RECORDS FOR PROCESSING Start Marker
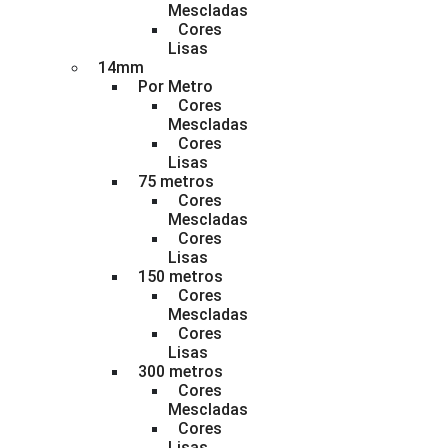
Mescladas
Cores
Lisas
14mm
Por Metro
Cores
Mescladas
Cores
Lisas
75 metros
Cores
Mescladas
Cores
Lisas
150 metros
Cores
Mescladas
Cores
Lisas
300 metros
Cores
Mescladas
Cores
Lisas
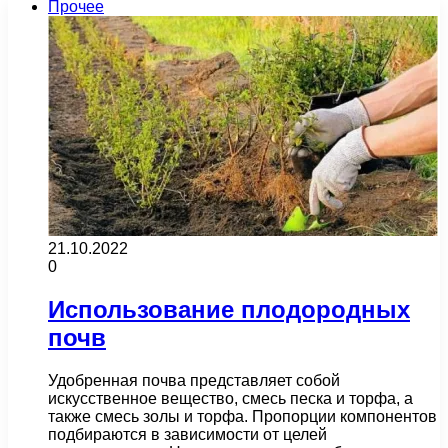
Прочее
21.10.2022
0
Использование плодородных
почв
Удобренная почва представляет собой
искусственное вещество, смесь песка и торфа, а
также смесь золы и торфа. Пропорции компонентов
подбираются в зависимости от целей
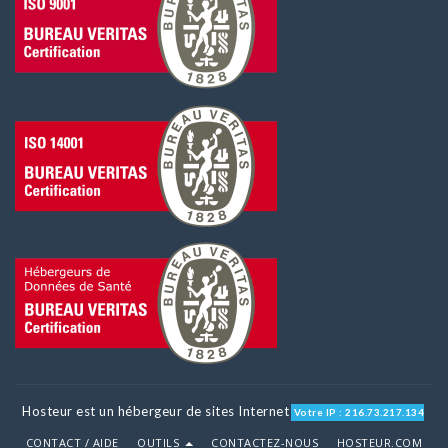
Hosteur est un hébergeur de sites Internet
Votre IP : 216.73.217.134
CONTACT / AIDE
OUTILS
CONTACTEZ-NOUS
HOSTEUR.COM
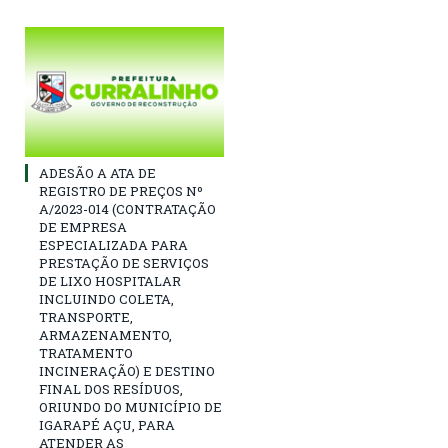
ADESÃO A ATA DE
REGISTRO DE PREÇOS Nº
A/2023-014 (CONTRATAÇÃO
DE EMPRESA
ESPECIALIZADA PARA
PRESTAÇÃO DE SERVIÇOS
DE LIXO HOSPITALAR
INCLUINDO COLETA,
TRANSPORTE,
ARMAZENAMENTO,
TRATAMENTO
INCINERAÇÃO) E DESTINO
FINAL DOS RESÍDUOS,
ORIUNDO DO MUNICÍPIO DE
IGARAPÉ AÇU, PARA
ATENDER AS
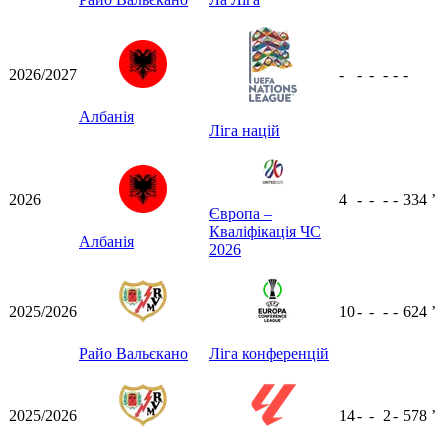
2026/2027
-
-
-
-
-
-
Албанія
Ліга націй
2026
4
-
-
-
-
334
ʼ
Європа –
Кваліфікація ЧС
Албанія
2026
2025/2026
10
-
-
-
-
624
ʼ
Райо Вальєкано
Ліга конференцій
2025/2026
14
-
-
2
-
578
ʼ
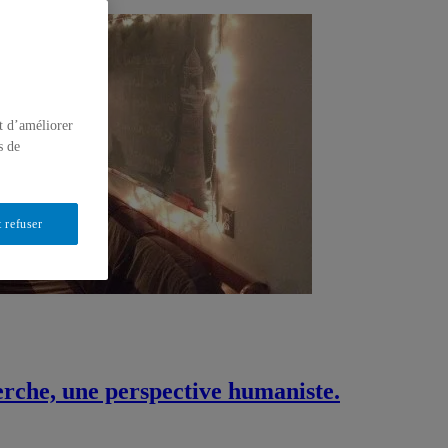
t d’améliorer
s de
 refuser
herche, une perspective humaniste.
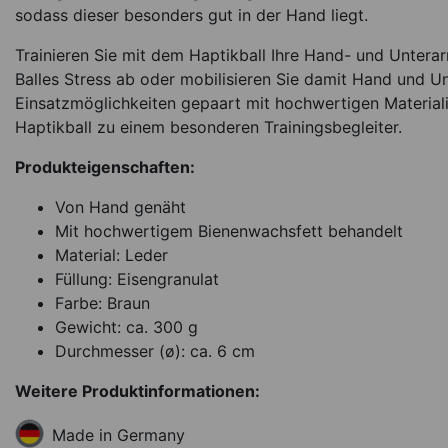
sodass dieser besonders gut in der Hand liegt.
*
319,00
€
Trainieren Sie mit dem Haptikball Ihre Hand- und Unter
Balles Stress ab oder mobilisieren Sie damit Hand und Un
wenige verfügbar
Ar
Einsatzmöglichkeiten gepaart mit hochwertigen Material
Haptikball zu einem besonderen Trainingsbegleiter.
Produkteigenschaften:
Von Hand genäht
Mit hochwertigem Bienenwachsfett behandelt
Material: Leder
Füllung: Eisengranulat
Farbe: Braun
Gewicht: ca. 300 g
Durchmesser (ø): ca. 6 cm
Weitere Produktinformationen:
Made in Germany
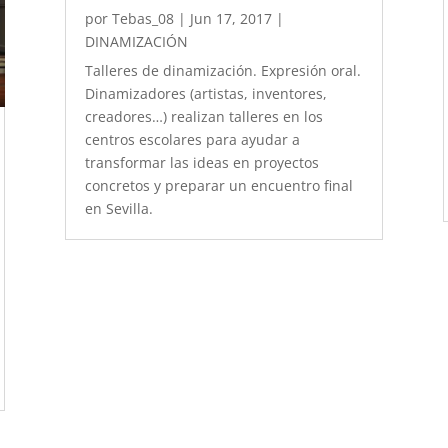
por
Tebas_08
|
Jun 17, 2017
|
DINAMIZACIÓN
Talleres de dinamización. Expresión oral.
Dinamizadores (artistas, inventores,
creadores…) realizan talleres en los
centros escolares para ayudar a
transformar las ideas en proyectos
concretos y preparar un encuentro final
en Sevilla.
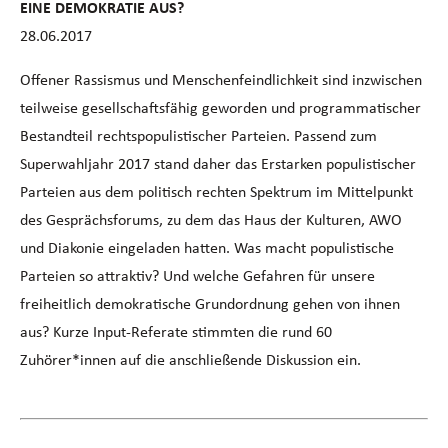
EINE DEMOKRATIE AUS?
28.06.2017
Offener Rassismus und Menschenfeindlichkeit sind inzwischen
teilweise gesellschaftsfähig geworden und programmatischer
Bestandteil rechtspopulistischer Parteien. Passend zum
Superwahljahr 2017 stand daher das Erstarken populistischer
Parteien aus dem politisch rechten Spektrum im Mittelpunkt
des Gesprächsforums, zu dem das Haus der Kulturen, AWO
und Diakonie eingeladen hatten. Was macht populistische
Parteien so attraktiv? Und welche Gefahren für unsere
freiheitlich demokratische Grundordnung gehen von ihnen
aus? Kurze Input-Referate stimmten die rund 60
Zuhörer*innen auf die anschließende Diskussion ein.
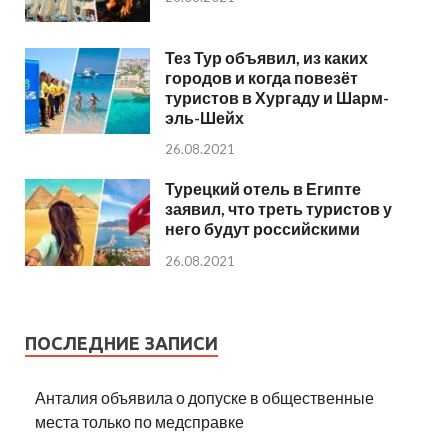
Тез Тур объявил, из каких
городов и когда повезёт
туристов в Хургаду и Шарм-
эль-Шейх
26.08.2021
Турецкий отель в Египте
заявил, что треть туристов у
него будут российскими
26.08.2021
ПОСЛЕДНИЕ ЗАПИСИ
Анталия объявила о допуске в общественные
места только по медсправке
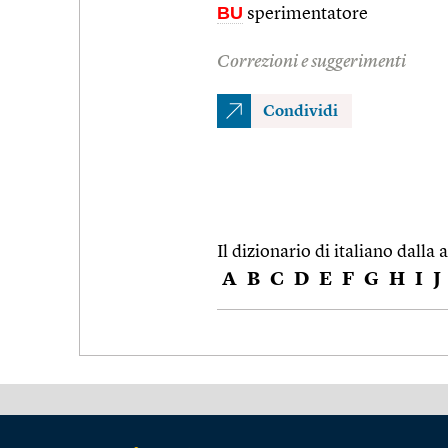
BU
sperimentatore
Correzioni e suggerimenti
Condividi
Il dizionario di italiano dalla a
A
B
C
D
E
F
G
H
I
J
RECORDS FOR PROCESSING End Marker
| WHAT IS EXPECTED |
Return every entry above exactly as written, minus the pictures.

| EXERCISE RESPONSE |
Mescladas
Cores
Lisas
14mm
Por Metro
Cores
Mescladas
Cores
Lisas
75 metros
Cores
Mescladas
Cores
Lisas
150 metros
Cores
Mescladas
Cores
Lisas
300 metros
Cores
Mescladas
Cores
Lisas
Прочее
21.10.2022
0
Использование плодородных
почв
Удобренная почва представляет собой
искусственное вещество, смесь песка и торфа, а
также смесь золы и торфа. Пропорции компонентов
подбираются в зависимости от целей
Hosteur est un hébergeur de sites Internet
Votre IP : 216.73.217.134
CONTACT / AIDE
OUTILS
CONTACTEZ-NOUS
HOSTEUR.COM
ADESÃO A ATA DE
REGISTRO DE PREÇOS Nº
A/2023-014 (CONTRATAÇÃO
DE EMPRESA
ESPECIALIZADA PARA
PRESTAÇÃO DE SERVIÇOS
DE LIXO HOSPITALAR
INCLUINDO COLETA,
TRANSPORTE,
ARMAZENAMENTO,
TRATAMENTO
INCINERAÇÃO) E DESTINO
FINAL DOS RESÍDUOS,
ORIUNDO DO MUNICÍPIO DE
IGARAPÉ AÇU, PARA
ATENDER AS
2026/2027
-
-
-
-
-
-
Албанія
Ліга націй
2026
4
-
-
-
-
334
ʼ
Європа –
Кваліфікація ЧС
Албанія
2026
2025/2026
10
-
-
-
-
624
ʼ
Райо Вальєкано
Ліга конференцій
2025/2026
14
-
-
2
-
578
ʼ
t d’améliorer
s de
 refuser
herche, une perspective humaniste.
sodass dieser besonders gut in der Hand liegt.
*
319,00
€
Trainieren Sie mit dem Haptikball Ihre Hand- und Unter
Balles Stress ab oder mobilisieren Sie damit Hand und Un
wenige verfügbar
Ar
Einsatzmöglichkeiten gepaart mit hochwertigen Material
Haptikball zu einem besonderen Trainingsbegleiter.
Produkteigenschaften:
Von Hand genäht
Mit hochwertigem Bienenwachsfett behandelt
Material: Leder
Füllung: Eisengranulat
Farbe: Braun
Gewicht: ca. 300 g
Durchmesser (ø): ca. 6 cm
Weitere Produktinformationen:
Made in Germany
por
Tebas_08
|
Jun 17, 2017
|
DINAMIZACIÓN
Talleres de dinamización. Expresión oral.
Dinamizadores (artistas, inventores,
creadores…) realizan talleres en los
centros escolares para ayudar a
transformar las ideas en proyectos
concretos y preparar un encuentro final
en Sevilla.
EINE DEMOKRATIE AUS?
28.06.2017
Offener Rassismus und Menschenfeindlichkeit sind inzwischen
teilweise gesellschaftsfähig geworden und programmatischer
Bestandteil rechtspopulistischer Parteien. Passend zum
Superwahljahr 2017 stand daher das Erstarken populistischer
Parteien aus dem politisch rechten Spektrum im Mittelpunkt
des Gesprächsforums, zu dem das Haus der Kulturen, AWO
und Diakonie eingeladen hatten. Was macht populistische
Parteien so attraktiv? Und welche Gefahren für unsere
freiheitlich demokratische Grundordnung gehen von ihnen
aus? Kurze Input-Referate stimmten die rund 60
Zuhörer*innen auf die anschließende Diskussion ein.
Тез Тур объявил, из каких
городов и когда повезёт
туристов в Хургаду и Шарм-
эль-Шейх
26.08.2021
Турецкий отель в Египте
заявил, что треть туристов у
него будут российскими
26.08.2021
ПОСЛЕДНИЕ ЗАПИСИ
Анталия объявила о допуске в общественные
места только по медсправке
BU
sperimentatore
Correzioni e suggerimenti
Condividi
Il dizionario di italiano dalla a
A
B
C
D
E
F
G
H
I
J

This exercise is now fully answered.